Fine Books and Manuscripts, Including Selections from the Collection of Barbara and Ira Lipman

Fine Books and Manuscripts, Including Selections from the Collection of Barbara and Ira Lipman

View full screen - View 1 of Lot 169. Catherwood, Frederick | A striking image of Tulum .

Catherwood, Frederick | A striking image of Tulum

Lot Closed

December 16, 09:49 PM GMT

Estimate

2,000 - 3,000 USD

Lot Details

Description

Catherwood, Frederick

Temple, at Tuloom. [24]. London: F. Catherwood, 1844


Tinted lithograph (image size: 276 x 381 mm; card size: 438 x 540 mm). Lithograph after Catherwood, hand-colored, trimmed to the image and mounted on card as issued, ink ruled border and ink manuscript plate number in the lower right corner.

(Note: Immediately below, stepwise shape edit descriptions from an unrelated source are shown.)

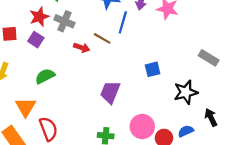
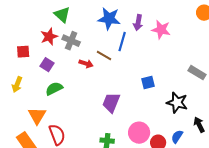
purple square: (36, 40) -> (47, 65), moved
black star: (186, 92) -> (177, 103), turned 30
blue semicircle: (186, 131) -> (177, 137), turned -32

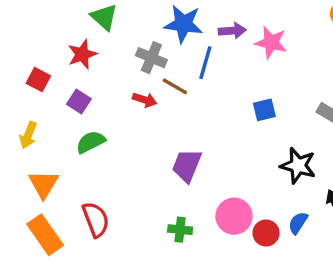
purple arrow: (138, 23) -> (232, 31), turned -105
gray cross: (71, 41) -> (151, 58), moved
red square: (23, 52) -> (38, 80), turned 32
blue square: (148, 83) -> (264, 110), moved
orange triangle: (37, 116) -> (43, 184), moved

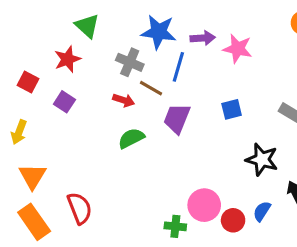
green semicircle: (91, 142) -> (131, 138), moved
purple trapezoid: (187, 166) -> (177, 119), moved
green cross: (180, 230) -> (175, 226), moved

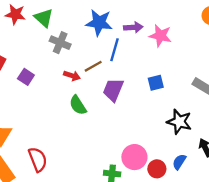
red star: (67, 59) -> (15, 14), moved, turned 30
gray cross: (130, 62) -> (60, 43), moved
brown line: (151, 88) -> (93, 66), turned -60
green semicircle: (131, 138) -> (78, 105), turned -96

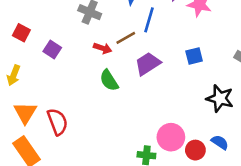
purple trapezoid: (113, 90) -> (148, 64), turned 35
red semicircle: (38, 159) -> (57, 122), moved
blue semicircle: (179, 162) -> (220, 142), turned 91

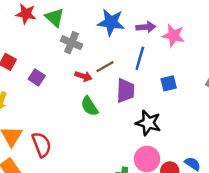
blue line: (149, 20) -> (140, 58), moved
purple trapezoid: (148, 64) -> (125, 91), turned 125
black star: (220, 98) -> (148, 123), moved

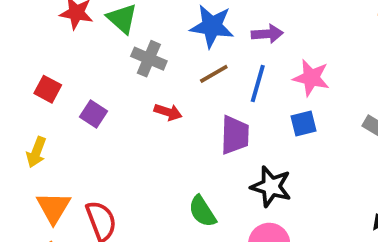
pink star: (173, 35) -> (311, 78), moved
brown line: (105, 67) -> (214, 74), moved
green semicircle: (89, 106) -> (202, 211), moved

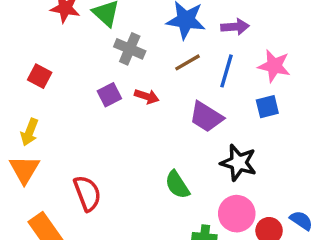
purple square: (94, 114) -> (109, 95), moved, turned 30
purple trapezoid: (235, 135) -> (206, 117), turned 120
orange triangle: (53, 208) -> (24, 169), moved

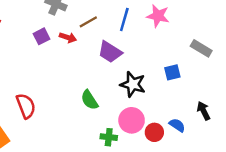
brown line: (187, 62) -> (88, 22), moved
blue square: (267, 107) -> (172, 72), moved

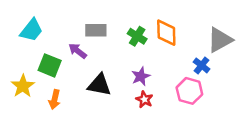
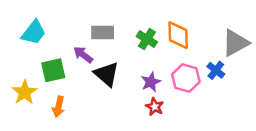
green square: (50, 65) -> (53, 70), turned -35
black triangle: (99, 85) -> (107, 74), moved, turned 30
pink hexagon: (189, 91) -> (186, 78), moved

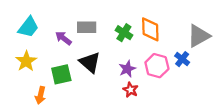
purple arrow: (83, 55) -> (64, 38), moved
green square: (53, 70) -> (61, 74), moved
yellow star: (25, 92) -> (26, 61), moved
orange arrow: (58, 107) -> (40, 95), moved

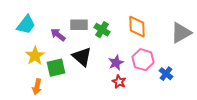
green cross: (124, 33) -> (102, 30), moved
blue cross: (182, 59) -> (166, 74), moved
yellow star: (26, 61) -> (35, 56), moved

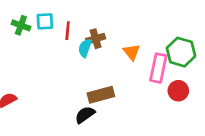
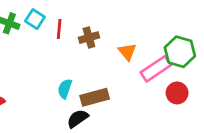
cyan square: (45, 21) -> (35, 19), turned 36
cyan semicircle: (85, 48) -> (65, 89), moved
pink rectangle: (158, 68) -> (156, 69), turned 44

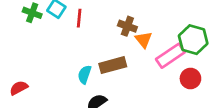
brown cross: (89, 38) -> (127, 26), moved, turned 36
brown rectangle: (95, 97) -> (113, 65), moved

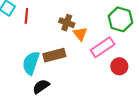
green hexagon: (193, 40) -> (120, 19), moved
cyan semicircle: (85, 74) -> (31, 63), size x1.5

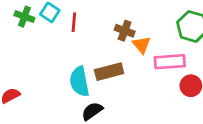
pink rectangle: (103, 47) -> (170, 62), turned 30
cyan semicircle: (31, 63) -> (79, 81), turned -30

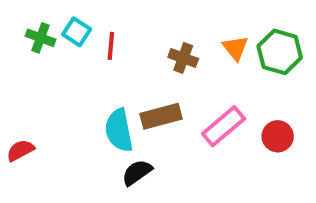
orange triangle: (142, 45) -> (235, 48), moved
pink rectangle: (170, 62) -> (223, 126), moved, turned -36

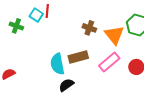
green cross: (40, 38) -> (16, 26), moved
red line: (111, 46) -> (47, 11), moved
orange triangle: (235, 48) -> (114, 35), moved, size x1.5

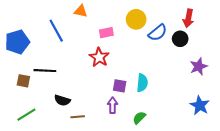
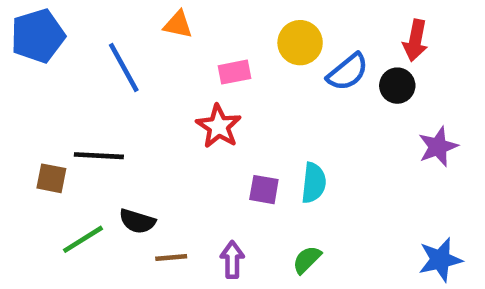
blue pentagon: (17, 42) -> (38, 36), moved
purple arrow: (113, 105) -> (232, 260), moved
blue star: (200, 105) -> (440, 260), moved, turned 30
green line: (26, 115) -> (83, 239), moved

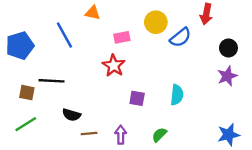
blue pentagon: (38, 36) -> (20, 46), moved
red arrow: (415, 40) -> (206, 14), moved
black circle: (397, 86) -> (228, 48), moved
cyan semicircle: (314, 183) -> (177, 95), moved
green line: (83, 239) -> (26, 124), moved

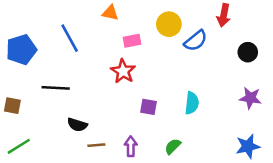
orange triangle: (93, 13) -> (110, 13), moved
purple star: (227, 76) -> (250, 98), moved, turned 30
brown square: (27, 93) -> (12, 106), moved
green line: (26, 124) -> (19, 146), moved

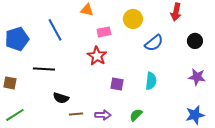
blue semicircle: (196, 41) -> (154, 43), moved
purple arrow: (131, 146) -> (103, 115), turned 91

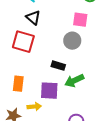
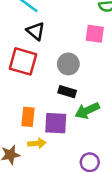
gray circle: (72, 41) -> (68, 64), moved
orange rectangle: (18, 84) -> (28, 117), moved

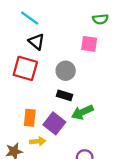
purple square: (56, 123) -> (54, 123), turned 35

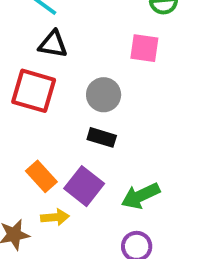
black triangle: (36, 42) -> (53, 44), turned -30
green arrow: (82, 112) -> (141, 196), moved
orange rectangle: (30, 118) -> (41, 176), turned -48

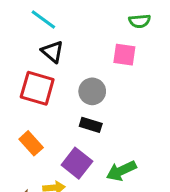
black triangle: (53, 44) -> (52, 52), turned 30
orange rectangle: (41, 176) -> (31, 143), moved

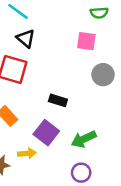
gray circle: (92, 91) -> (103, 75), moved

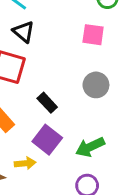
gray circle: (103, 75) -> (96, 85), moved
black rectangle: (58, 100) -> (47, 103), moved, turned 30

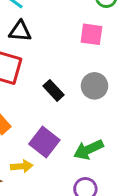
black triangle: (24, 32) -> (20, 31), turned -35
black rectangle: (47, 103) -> (54, 90), moved

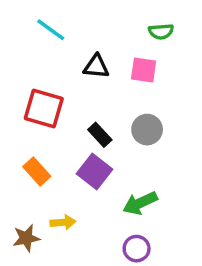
black triangle: (20, 31) -> (96, 67), moved
purple square: (44, 142) -> (95, 172), moved

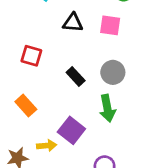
red square: (44, 109) -> (31, 56), size x0.7
purple square: (95, 172) -> (71, 130), moved
green arrow: (140, 203) -> (107, 108), moved, turned -76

A striking image from the rare hand-colored issue of this important work


Until the publication of the work of Alfred Maudsley at the turn of the century, Catherwood's Views was the greatest record of Mayan iconography and a primary visual record of the rediscovery of Mayan civilization. It was produced in London, although issued with both London and New York title pages. Catherwood recruited some of the most distinguished lithographers in London to translate his originals onto stone: Andrew Picken, Henry Warren, William Parrott, John C. Bourne, Thomas Shotter Boys, and George Belton Moore.


Frederick Catherwood was a British architect and artist with a strong interest in archaeology. These combined talents led him to accompany the American traveler and explorer, John Lloyd Stephens, on two trips to the Mayan region of southern Mexico in 1839 and 1841. These explorations resulted in Stephens' two famous works, Incidents of Travel in Central America, Chiapas, and Yucatan and Incidents of Travel in Yucatan. These immensely popular works, foundation stones in Mayan studies, were both illustrated by Catherwood and inspired him to undertake the larger portfolio. The work of Stephens and Catherwood received great praise. Of Catherwood, Huxley writes: "Catherwood belongs to a species, the artist-archaeologist, which is all but extinct. Piranesi was the most celebrated specimen and Catherwood his not unworthy successor."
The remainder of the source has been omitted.